Gruel was a worm that first surfaced in 2003, targeting Microsoft Windows platforms such as Windows 9x, Windows ME, Windows 2000 and Windows XP. The worm is also known as Fakerr, a name used by F-Secure. It spread via email and file sharing networks.

== Symptoms ==
=== Arrival and initial launch ===
The worm arrived as an attachment with various names in emails claiming to be a security update from either Microsoft or Symantec, depending on the variant. When run, the worm installs itself to the system and displays a fake Windows Error Reporting dialog box, which the user cannot move or close and contains two buttons: "Send Error" and "Send and Close", if the user clicks on the "Send Error" button, the worm mass-mails itself to all the user's contacts and displays fictitious "technical details" about the supposed error report, which contains a Back button and a Close button. Clicking the Back button will return to the original error reporting box, whereas the Close button does not do anything. When the user presses "Send and Close", the worm will disable or terminate Windows Explorer, eject the CD/DVD drive, open many Control Panel options, and then display a dialogue box that cannot be closed, which contains two buttons, "Retry" and "Cancel".

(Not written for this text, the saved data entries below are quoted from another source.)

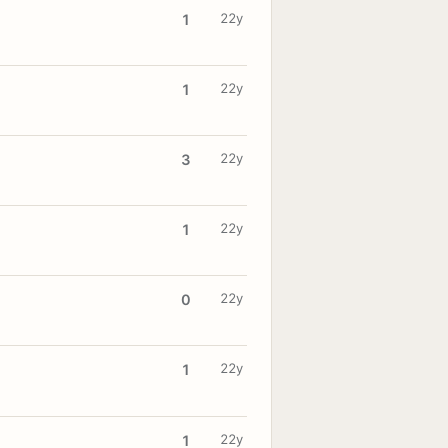
22y
1
22y
1
22y
3
22y
1
22y
0
22y
1
22y
1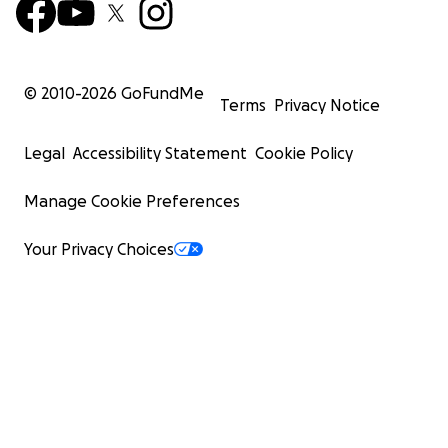
© 2010-
2026
GoFundMe
Terms
Privacy Notice
Legal
Accessibility Statement
Cookie Policy
Manage Cookie Preferences
Your Privacy Choices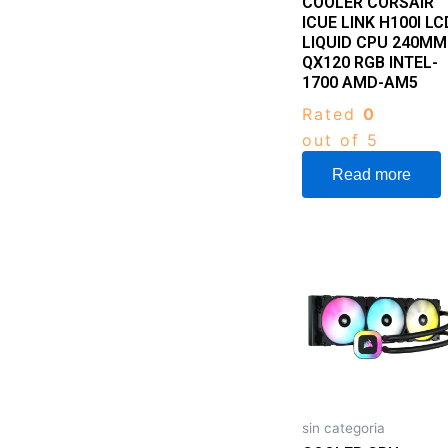
COOLER CORSAIR
ICUE LINK H100I LC
LIQUID CPU 240MM
QX120 RGB INTEL-
1700 AMD-AM5
Rated
0
out of 5
Read more
sin categoria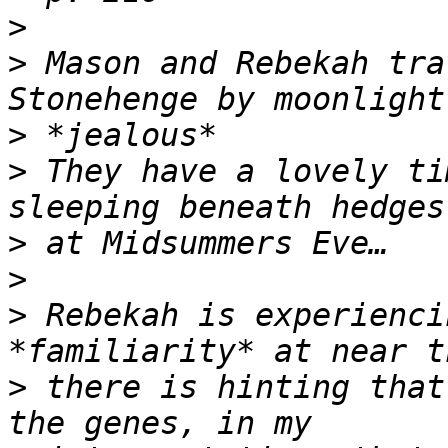
>
>
 Mason and Rebekah tra
>
>
 They have a lovely ti
>
>
>
 Rebekah is experienci
>
 there is hinting that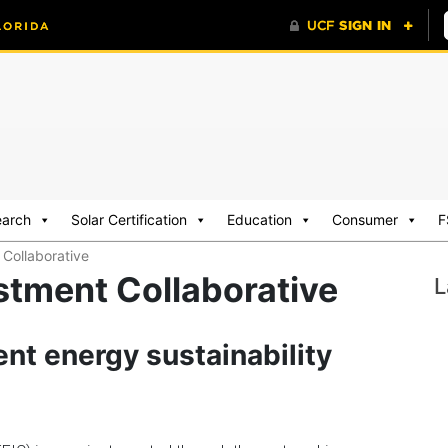
earch
Solar Certification
Education
Consumer
F
 Collaborative
stment Collaborative
L
nt energy sustainability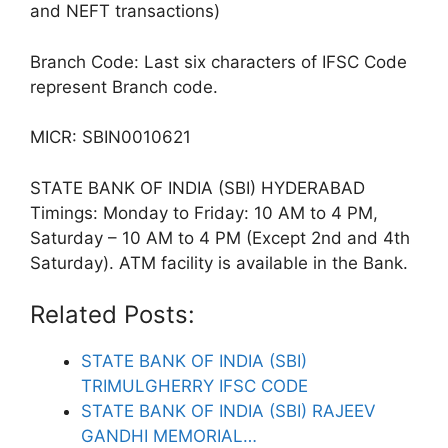
and NEFT transactions)
Branch Code: Last six characters of IFSC Code
represent Branch code.
MICR: SBIN0010621
STATE BANK OF INDIA (SBI) HYDERABAD
Timings: Monday to Friday: 10 AM to 4 PM,
Saturday – 10 AM to 4 PM (Except 2nd and 4th
Saturday). ATM facility is available in the Bank.
Related Posts:
STATE BANK OF INDIA (SBI)
TRIMULGHERRY IFSC CODE
STATE BANK OF INDIA (SBI) RAJEEV
GANDHI MEMORIAL…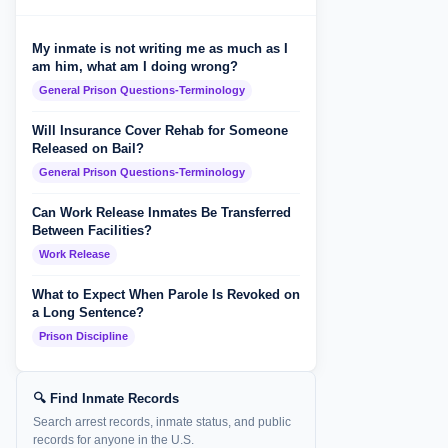
My inmate is not writing me as much as I
am him, what am I doing wrong?
General Prison Questions-Terminology
Will Insurance Cover Rehab for Someone
Released on Bail?
General Prison Questions-Terminology
Can Work Release Inmates Be Transferred
Between Facilities?
Work Release
What to Expect When Parole Is Revoked on
a Long Sentence?
Prison Discipline
🔍 Find Inmate Records
Search arrest records, inmate status, and public
records for anyone in the U.S.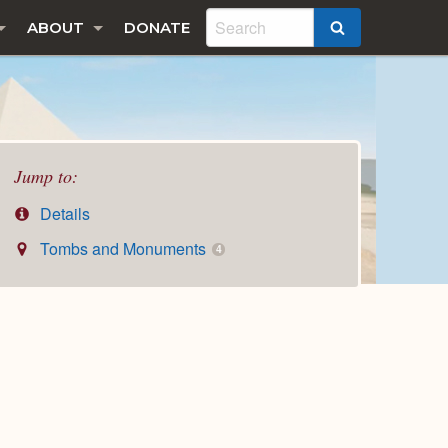
ABOUT
DONATE
SEARCH
Jump to:
Details
Tombs and Monuments
4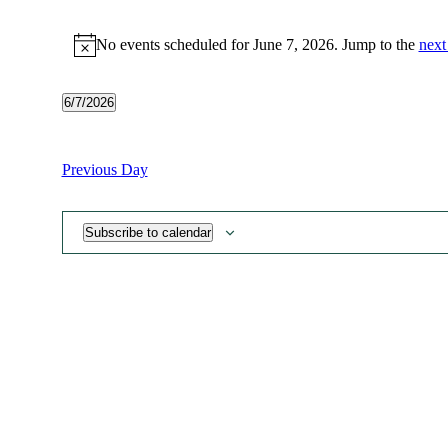
Events
No events scheduled for June 7, 2026. Jump to the
next
for
Notice
June
7,
6/7/2026
Select
2026
date.
Previous Day
Subscribe to calendar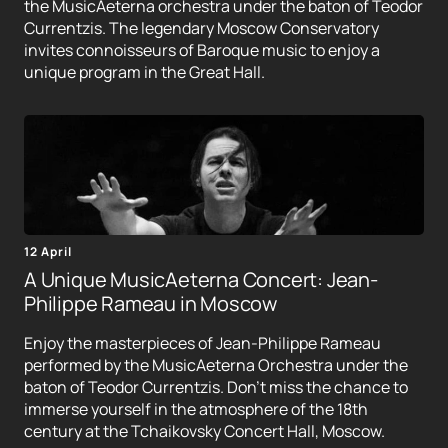
the MusicAeterna orchestra under the baton of Teodor
Currentzis. The legendary Moscow Conservatory
invites connoisseurs of Baroque music to enjoy a
unique program in the Great Hall.
12 April
A Unique MusicAeterna Concert: Jean-
Philippe Rameau in Moscow
Enjoy the masterpieces of Jean-Philippe Rameau
performed by the MusicAeterna Orchestra under the
baton of Teodor Currentzis. Don't miss the chance to
immerse yourself in the atmosphere of the 18th
century at the Tchaikovsky Concert Hall, Moscow.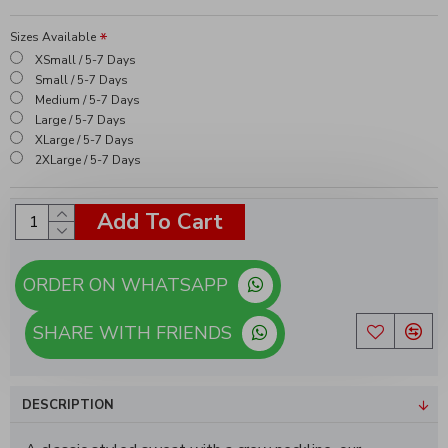
Sizes Available
XSmall / 5-7 Days
Small / 5-7 Days
Medium / 5-7 Days
Large / 5-7 Days
XLarge / 5-7 Days
2XLarge / 5-7 Days
Add To Cart
ORDER ON WHATSAPP
SHARE WITH FRIENDS
DESCRIPTION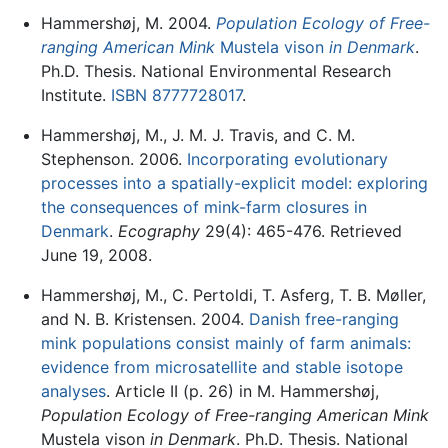
Hammershøj, M. 2004.
Population Ecology of Free-
ranging American Mink
Mustela vison
in Denmark
.
Ph.D. Thesis. National Environmental Research
Institute.
ISBN 8777728017
.
Hammershøj, M., J. M. J. Travis, and C. M.
Stephenson. 2006.
Incorporating evolutionary
processes into a spatially-explicit model: exploring
the consequences of mink-farm closures in
Denmark
.
Ecography
29(4): 465-476. Retrieved
June 19, 2008.
Hammershøj, M., C. Pertoldi, T. Asferg, T. B. Møller,
and N. B. Kristensen. 2004.
Danish free-ranging
mink populations consist mainly of farm animals:
evidence from microsatellite and stable isotope
analyses
. Article II (p. 26) in M. Hammershøj,
Population Ecology of Free-ranging American Mink
Mustela vison
in Denmark
. Ph.D. Thesis. National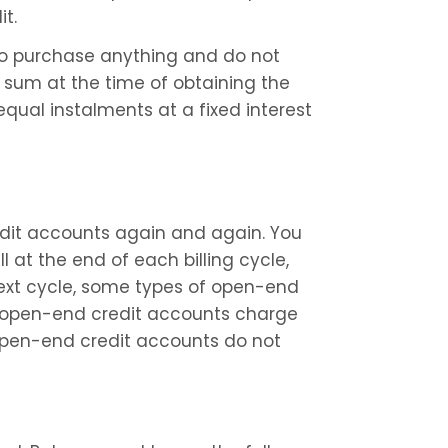
it.
to purchase anything and do not 
sum at the time of obtaining the 
qual instalments at a fixed interest 
it accounts again and again. You 
at the end of each billing cycle, 
next cycle, some types of open-end 
r open-end credit accounts charge 
open-end credit accounts do not 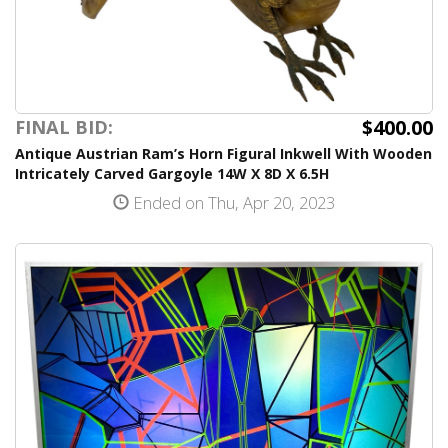
$400.00
FINAL BID:
Antique Austrian Ram’s Horn Figural Inkwell With Wooden
Intricately Carved Gargoyle 14W X 8D X 6.5H
Ended on Thu, Apr 20, 2023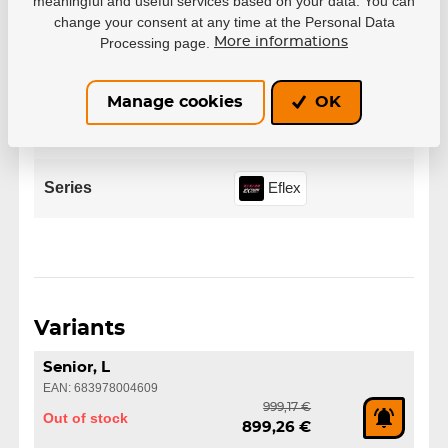
meaningful and useful services based on your data. You can
change your consent at any time at the Personal Data
Manufacturer
CCM
Processing page.
More informations
Variant
Senior
Manage cookies
OK
Size
S
M
L
XL
Series
Eflex
Variants
Senior, L
EAN: 683978004609
999,17 €
Out of stock
899,26 €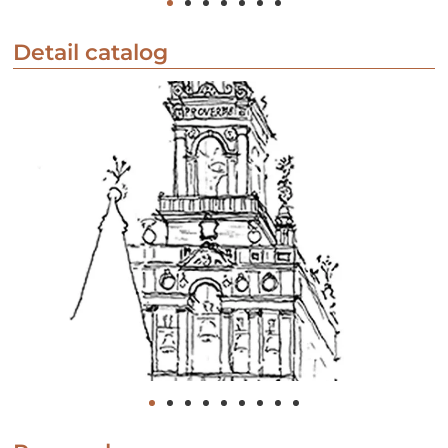
Detail catalog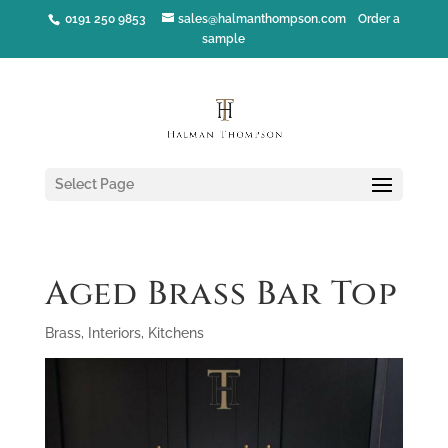
0191 250 9853
sales@halmanthompson.com
Order a
sample
Select Page
Aged Brass Bar Top
Brass
,
Interiors
,
Kitchens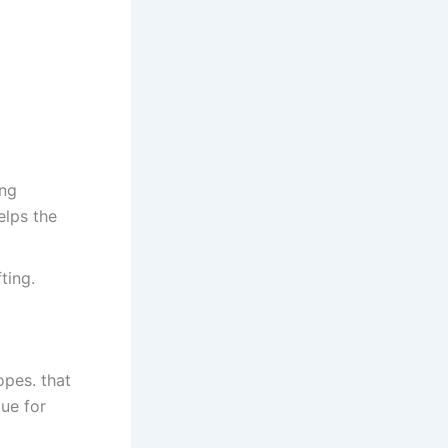
ing
elps the
ting.
pes. that
que for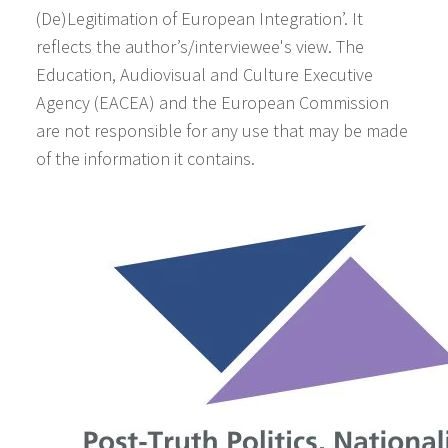
(De)Legitimation of European Integration’. It
reflects the author’s/interviewee's view. The
Education, Audiovisual and Culture Executive
Agency (EACEA) and the European Commission
are not responsible for any use that may be made
of the information it contains.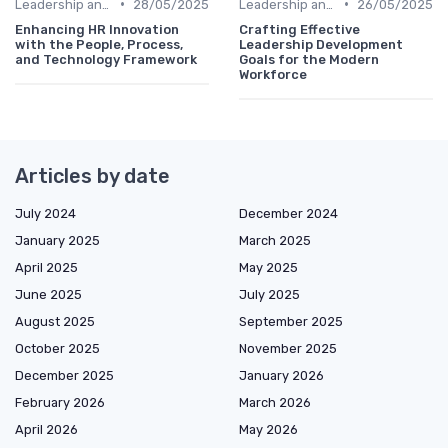
•
•
Leadership and Innovation
28/05/2025
Leadership and Innovation
26/05/2025
Enhancing HR Innovation
Crafting Effective
with the People, Process,
Leadership Development
and Technology Framework
Goals for the Modern
Workforce
Articles by date
July 2024
December 2024
January 2025
March 2025
April 2025
May 2025
June 2025
July 2025
August 2025
September 2025
October 2025
November 2025
December 2025
January 2026
February 2026
March 2026
April 2026
May 2026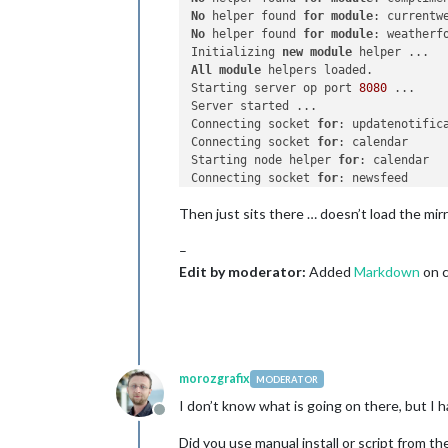
No
 helper found 
for
module
No
 helper found 
for
module
: weatherfo
Initializing 
new
module
All
module
 helpers loaded.

Starting server op port 
8080
 ... 

Server started ...

Connecting socket 
for
: updatenotifica
Connecting socket 
for
: calendar

Starting node helper 
for
: calendar

Connecting socket 
for
: newsfeed

Starting 
module
: newsfeed

Then just sits there … doesn’t load the mirr
Sockets connected 
&
 modules started .
–
Create
new
 calendar fetcher 
for
 url:
Create
new
 news fetcher 
for
 url: htt
Edit by moderator:
Added
Markdown
on c
morozgrafix
MODERATOR
I don’t know what is going on there, but I h
Offline
Did you use manual install or script from th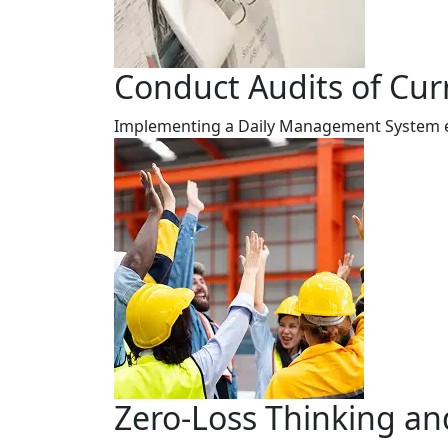
Conduct Audits of Cur
Implementing a Daily Management System ens
Zero-Loss Thinking an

The text of the error message, filled with grammatical errors, is as follows:

Your computer now is mine, Why? Because I didn't had nothing to do and I thought, why not make the evil? Remember NOW YOUR PC IS IN MY POWER Windows Sucks! I can't stand it anymore! Windows has always sucked. Wake up people! It's a scam! You don't need a faster computer. You need a better operating system. Microsoft continuingly makes money by selling you the latest and greatest Windows. The latest Windows version is always the most inefficient yet, slowing down your fast computer. Also, now you have to upgrade all your other software too because different Windows versions are not compatible with each other! A hidden cost not mentioned at all. It's part of the scam. Capitalism Sucks!, Communism Sucks. KILLERGUATE.

=== Secondary payload ===
After carrying out the above payload, the virus hangs the operating system, requiring users to perform a Hard boot by forcibly shutting the machine down by cutting the power, then turning the machine back on. Afterwards, the PC is completely unusable, as all .bat, .com, .exe, .ht, .hta, .pif and .scr files have been hooked to the virus itself – by attempting to run any of the programs, the worm is simply activated again and will release its primary payload. Some variants will delete core files so the PC cannot even enter the operating system, because it will just display the message "Windows could not start because the following file is missing".